Here are 10 good tips to apply once you are ready to admit your mistakes.

It was my worst nightmare as a young lawyer.

I had spent hours and hours cite-checking a brief, only to have a more senior colleague say, “Shari, these citations are all wrong. What could you have been thinking? This is not the quality of work we expect from lawyers at the [redacted] firm.”

Attitude Adjustment

My colleague’s words reflect an attitude that runs through the legal profession as a whole: Denial. Good lawyers always deliver perfectly for their clients, and they do not make mistakes, the thinking goes. But lawyers (and paralegals and assistants) are human, and mistakes will inevitably happen. By changing our attitude toward mistakes, research tells us we can improve our work, enhance our relationships with clients, and even reduce exposure to ethics violations or malpractice claims.

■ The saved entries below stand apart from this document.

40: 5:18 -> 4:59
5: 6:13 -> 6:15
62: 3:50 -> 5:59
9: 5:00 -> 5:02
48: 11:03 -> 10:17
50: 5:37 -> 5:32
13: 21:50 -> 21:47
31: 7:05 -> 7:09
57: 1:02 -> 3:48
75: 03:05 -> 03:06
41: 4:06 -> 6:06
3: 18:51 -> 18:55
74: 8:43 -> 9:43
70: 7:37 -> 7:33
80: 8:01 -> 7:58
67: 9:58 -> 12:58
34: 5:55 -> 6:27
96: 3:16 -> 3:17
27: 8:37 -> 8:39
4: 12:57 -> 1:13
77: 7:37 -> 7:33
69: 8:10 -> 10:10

How?

Admit Your Mistakes: Top 10 Ways to Deal

Ready to admit that you have been mistaken about mistakes? Here are the 10 things you can do to embrace them.

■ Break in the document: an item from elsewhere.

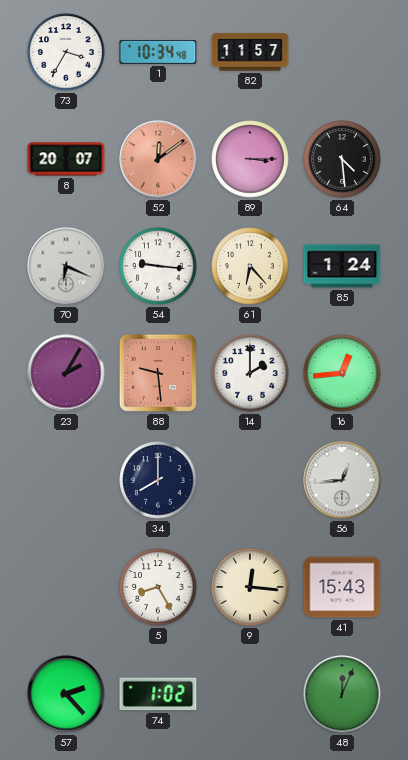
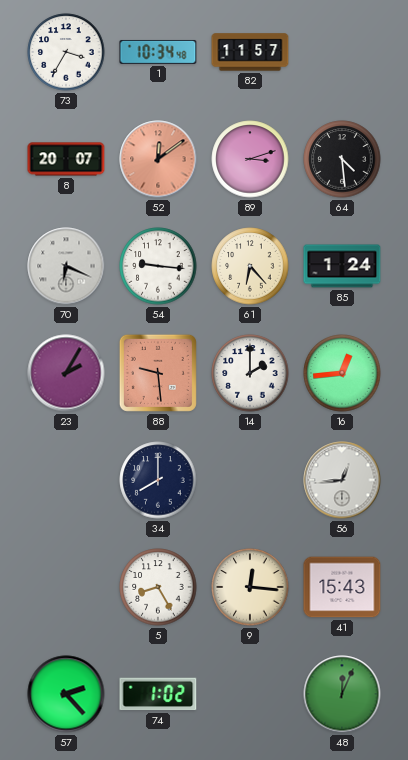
89: 3:15 -> 3:12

  1. Admit that you and others will make mistakes.
  2. Give yourself enough time to learn something new.
  3. Ask for help if you get stuck or don’t know how to do something.
  4. Make a list of your errors as they occur and put systems in place to address the most common ones.
  5. Schedule enough time for someone else to review your work. If there isn’t enough time, focus on avoiding substantive errors, and let go of the possibility of minor administrative errors.
  6. Communicate about errors with your client, colleague or the court promptly and appropriately.
  7. Apologize.
  8. Share your mistakes and how you addressed them, and encourage others to share their mistakes with you.
  9. When training new lawyers, set the expectation that they will make mistakes and that your only requirements are that they admit them, learn from them, and share them with others.
  10. Forgive yourself and others. This too shall pass.

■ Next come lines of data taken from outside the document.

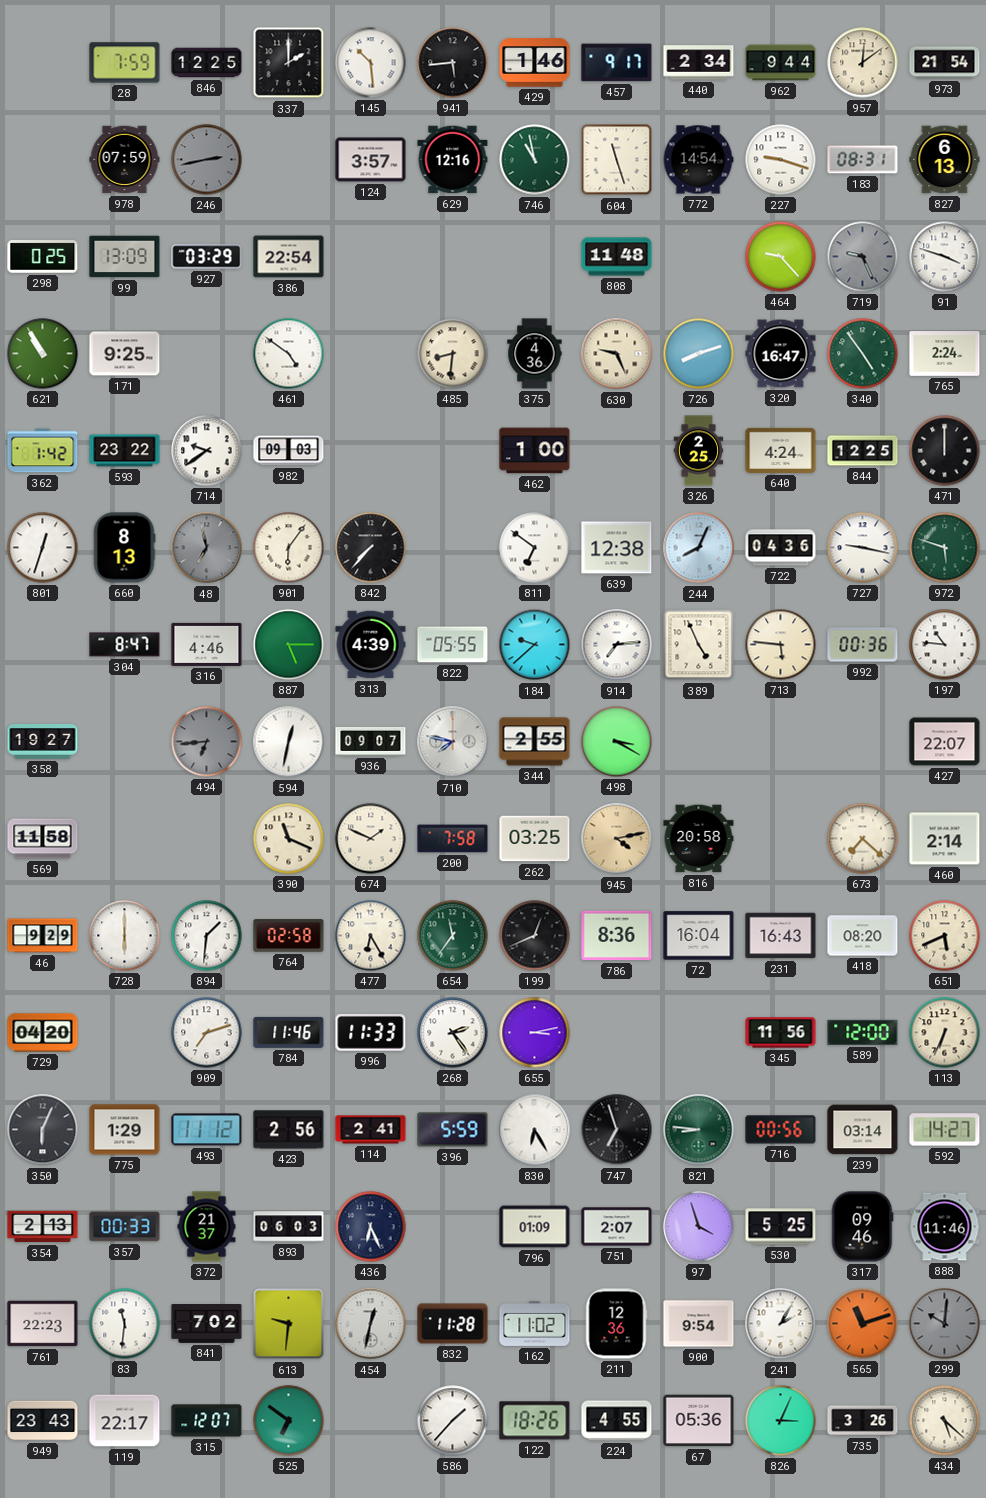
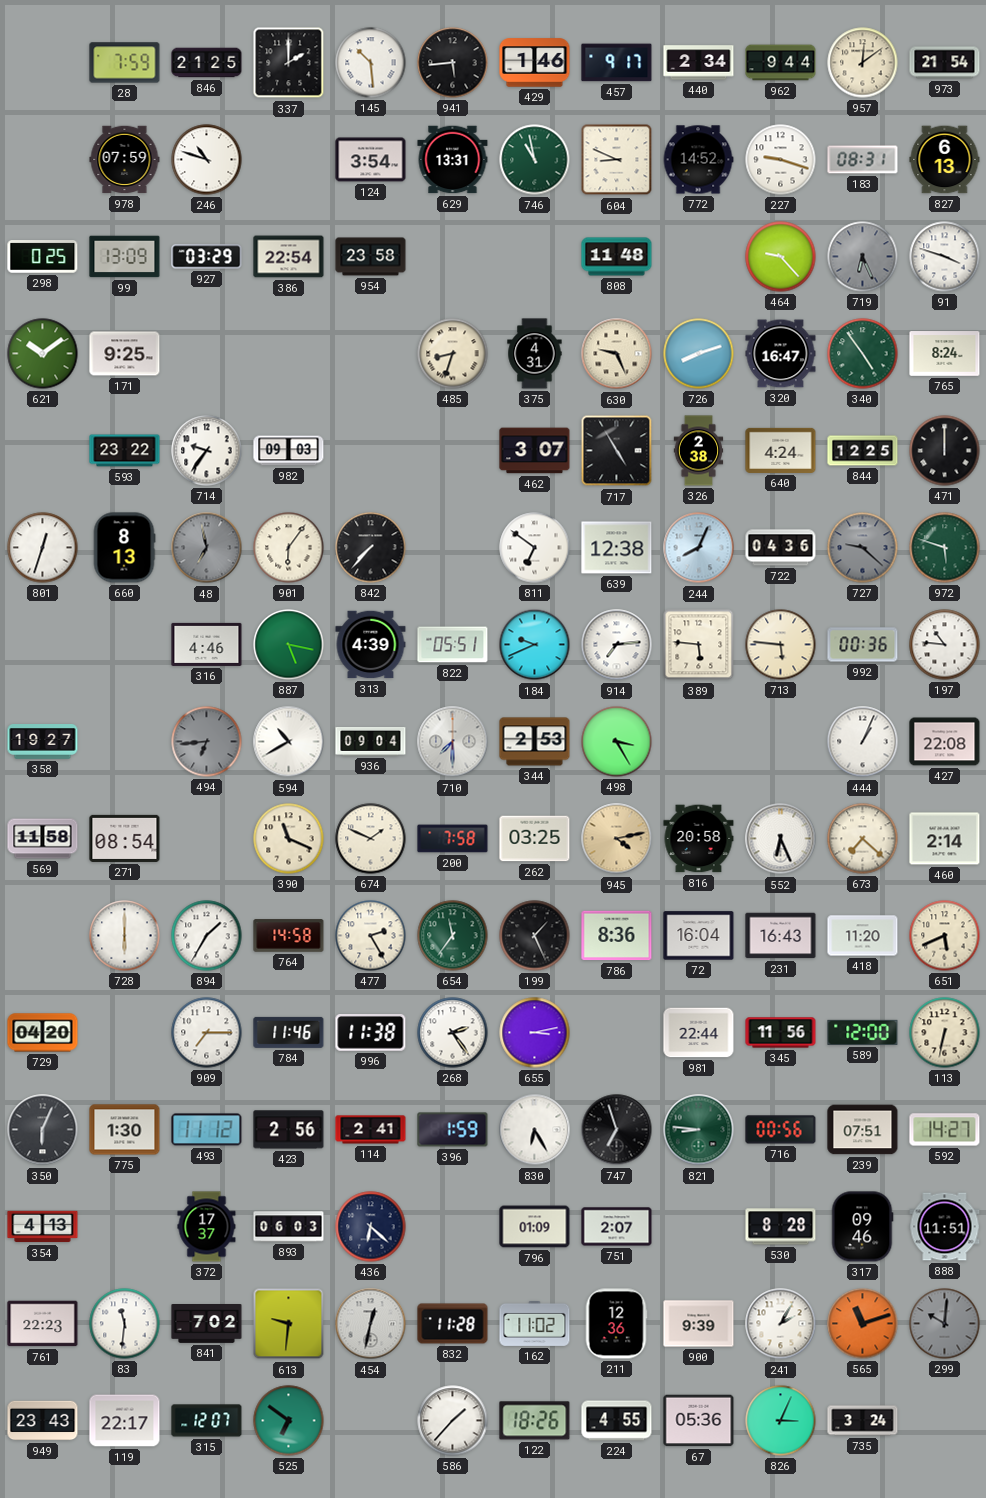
846: 12:25 -> 21:25
246: 2:43 -> 10:48
246 dial: grey -> white
124: 3:57 -> 3:54
629: 12:16 -> 13:31
604: 11:27 -> 8:49
772: 14:54 -> 14:52
954: none -> 23:58
719: 9:26 -> 6:26
621: 10:55 -> 10:09
461: 4:51 -> none
485: 8:31 -> 8:33
375: 4:36 -> 4:31
765: 2:24 -> 8:24
362: 1:42 -> none
714: 9:39 -> 9:36
462: 1:00 -> 3:07
717: none -> 4:55
326: 2:25 -> 2:38
727: 9:17 -> 9:22
727 dial: white -> grey
304: 8:47 -> none
887: 5:15 -> 5:17
822: 05:55 -> 05:51
184: 9:38 -> 9:41
389: 4:56 -> 5:46
594: 12:32 -> 10:40
936: 09:07 -> 09:04
710: 7:47 -> 7:30
344: 2:55 -> 2:53
498: 3:20 -> 3:25
444: none -> 1:04
427: 22:07 -> 22:08
271: none -> 08:54
552: none -> 6:26
46: 9:29 -> none
894: 1:31 -> 1:35
764: 02:58 -> 14:58
477: 6:25 -> 2:25
199: 12:41 -> 1:26
418: 08:20 -> 11:20
909: 7:12 -> 7:15
996: 11:33 -> 11:38
981: none -> 22:44
113: 6:34 -> 6:32
775: 1:29 -> 1:30
396: 5:59 -> 1:59
239: 03:14 -> 07:51
354: 2:13 -> 4:13
357: 00:33 -> none
372: 21:37 -> 17:37
436: 6:26 -> 6:22
97: 3:57 -> none
530: 5:25 -> 8:28
888: 11:46 -> 11:51
900: 9:54 -> 9:39
735: 3:26 -> 3:24
434: 5:22 -> none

My story has a bit of a dramatic ending. A few years after citation-gate, I was diagnosed with dyslexia. This forced me to change the way I thought about my mistakes. I had no choice but to accept my limitations and put systems in place to reduce the inevitable numerical errors I make. Now, when something goes wrong, it doesn’t derail me. I address it, put the mistake on my list, forgive myself, and get back to work.